Script Valley
Postman API Testing: Complete Course
Automation and Advanced FeaturesLesson 5.1

Pre-request Scripts and Dynamic Data in Postman

pre-request scripts, pm.sendRequest, dynamic data generation, HMAC signature, script execution order, CryptoJS, automated token refresh

Pre-request Scripts and Dynamic Data in Postman

Pre-request scripts run before a request is sent and are one of Postman's most powerful automation features. They allow you to dynamically generate data, set up authentication tokens, compute signatures, and prepare anything the request needs before it goes out.
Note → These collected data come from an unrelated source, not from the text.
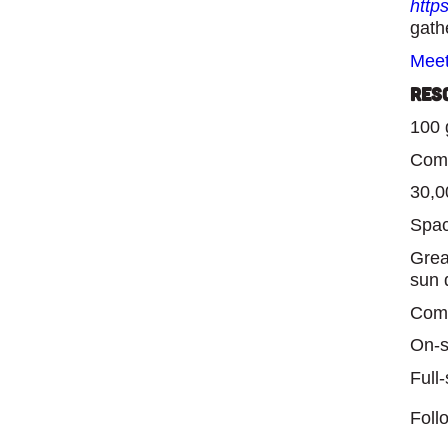
http
gath
Meet
Res
100 
Comp
30,00
Spac
Grea
sun 
Comp
On-s
Full
Foll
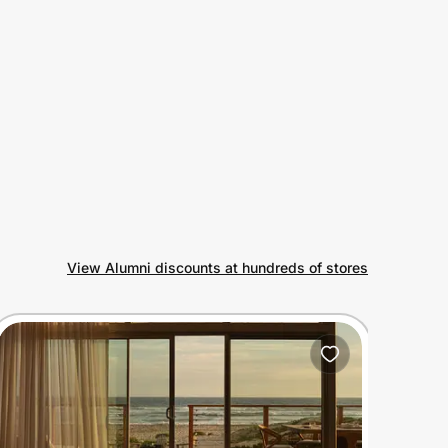
View Alumni discounts at hundreds of stores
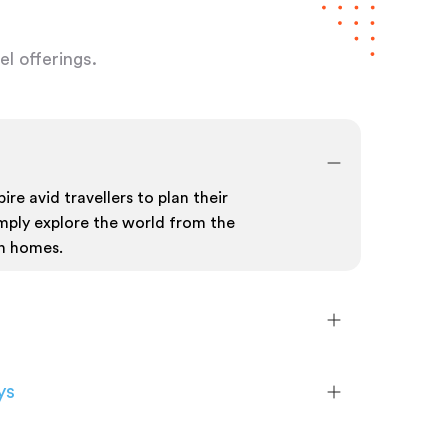
l offerings.
ire avid travellers to plan their
mply explore the world from the
n homes.
ys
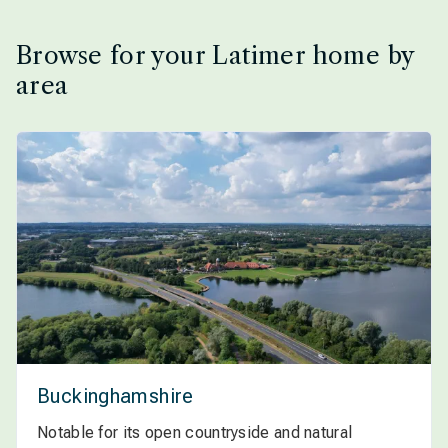
Browse for your Latimer home by
area
Buckinghamshire
Notable for its open countryside and natural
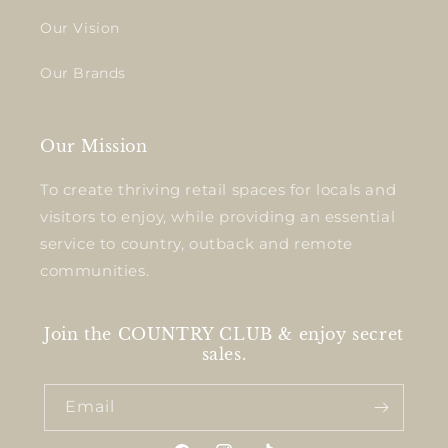
Our Vision
Our Brands
Our Mission
To create thriving retail spaces for locals and
visitors to enjoy, while providing an essential
service to country, outback and remote
communities.
Join the COUNTRY CLUB & enjoy secret
sales.
Email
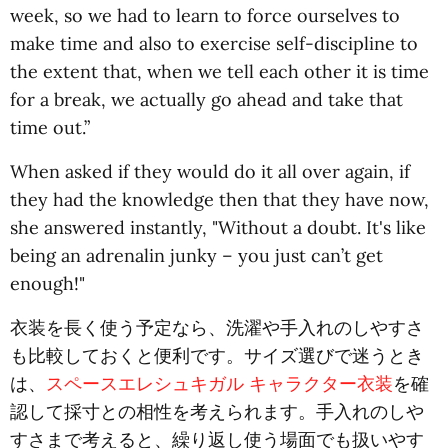
week, so we had to learn to force ourselves to
make time and also to exercise self-discipline to
the extent that, when we tell each other it is time
for a break, we actually go ahead and take that
time out.”
When asked if they would do it all over again, if
they had the knowledge then that they have now,
she answered instantly, "Without a doubt. It's like
being an adrenalin junky – you just can’t get
enough!"
衣装を長く使う予定なら、洗濯や手入れのしやすさ
も比較しておくと便利です。サイズ選びで迷うとき
は、
スペースエレシュキガル キャラクター衣装
を確
認して採寸との相性を考えられます。手入れのしや
すさまで考えると、繰り返し使う場面でも扱いやす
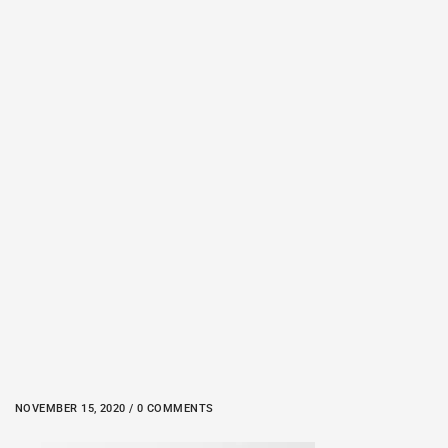
NOVEMBER 15, 2020 / 0 COMMENTS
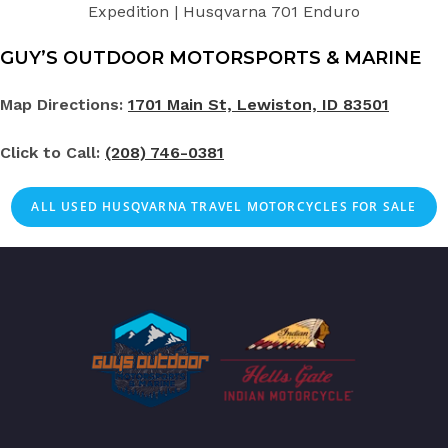
Expedition | Husqvarna 701 Enduro
GUY’S OUTDOOR MOTORSPORTS & MARINE
Map Directions:
1701 Main St, Lewiston, ID 83501
Click to Call:
(208) 746-0381
ALL
USED
HUSQVARNA TRAVEL MOTORCYCLES FOR SALE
In professional Postman API testing workflows, pre-request scripts are essential for advanced automation.

What Can Pre-request Scripts Do?

  • Generate dynamic values like timestamps, random IDs, or computed hashes.
  • Fetch a fresh access token if the current one has expired.
  • Set environment or global variables based on conditions.
  • Perform calculations and set the results as variables used in the request body.
  • Log debugging information to the Postman Console.

Basic Pre-request Script Examples

// Generate a timestamp for the request body
pm.environment.set("current_timestamp", new Date().toISOString());

// Generate a random test user email
const randomNum = Math.floor(Math.random() * 100000);
pm.environment.set("test_email", `testuser_${randomNum}@example.com`);

// Compute a future expiry date
const expiry = new Date();
expiry.setDate(expiry.getDate() + 30);
pm.environment.set("expiry_date", expiry.toISOString());

Using pm.sendRequest in Pre-request Scripts

The most powerful pre-request pattern is using pm.sendRequest to fetch a token before the main request runs:

// Automatically get a fresh token before each request
pm.sendRequest({
  url: pm.environment.get("base_url") + "/auth/login",
  method: "POST",
  header: { "Content-Type": "application/json" },
  body: {
    mode: "raw",
    raw: JSON.stringify({
      email: pm.environment.get("admin_email"),
      password: pm.environment.get("admin_password")
    })
  }
}, function(err, response) {
  if (err) {
    console.error("Login failed:", err);
    return;
  }
  const token = response.json().data.token;
  pm.environment.set("auth_token", token);
  console.log("Token refreshed successfully");
});

HMAC Signature Generation

Some APIs require a request signature — a hash of the request body using a secret key. Pre-request scripts can compute this:

const CryptoJS = require("crypto-js");

const secretKey = pm.environment.get("api_secret");
const requestBody = pm.request.body.raw;
const signature = CryptoJS.HmacSHA256(requestBody, secretKey).toString();

pm.environment.set("request_signature", signature);

Script Execution Order

Understanding the execution order is critical for building correct automation:

  • Collection Pre-request Script runs first.
  • Folder Pre-request Script runs second.
  • Request Pre-request Script runs third.
  • The actual HTTP request is sent.
  • Request Tests script runs.
  • Folder Tests script runs.
  • Collection Tests script runs.

Using CryptoJS and Other Libraries

Postman includes several JavaScript libraries available in scripts: CryptoJS (for hashing and encryption), Cheerio (for HTML parsing), Lodash (for utility functions), and Moment.js (for date handling). These are accessible via require() in scripts.

Key Takeaways

  • Pre-request scripts run before the request is sent — use them to set up tokens, timestamps, and signatures.
  • pm.sendRequest allows making HTTP calls inside scripts — essential for automated token refresh.
  • Execution order: Collection pre-request, Folder pre-request, Request pre-request, then tests in reverse.
  • CryptoJS, Lodash, and Moment.js are available in all Postman scripts via require().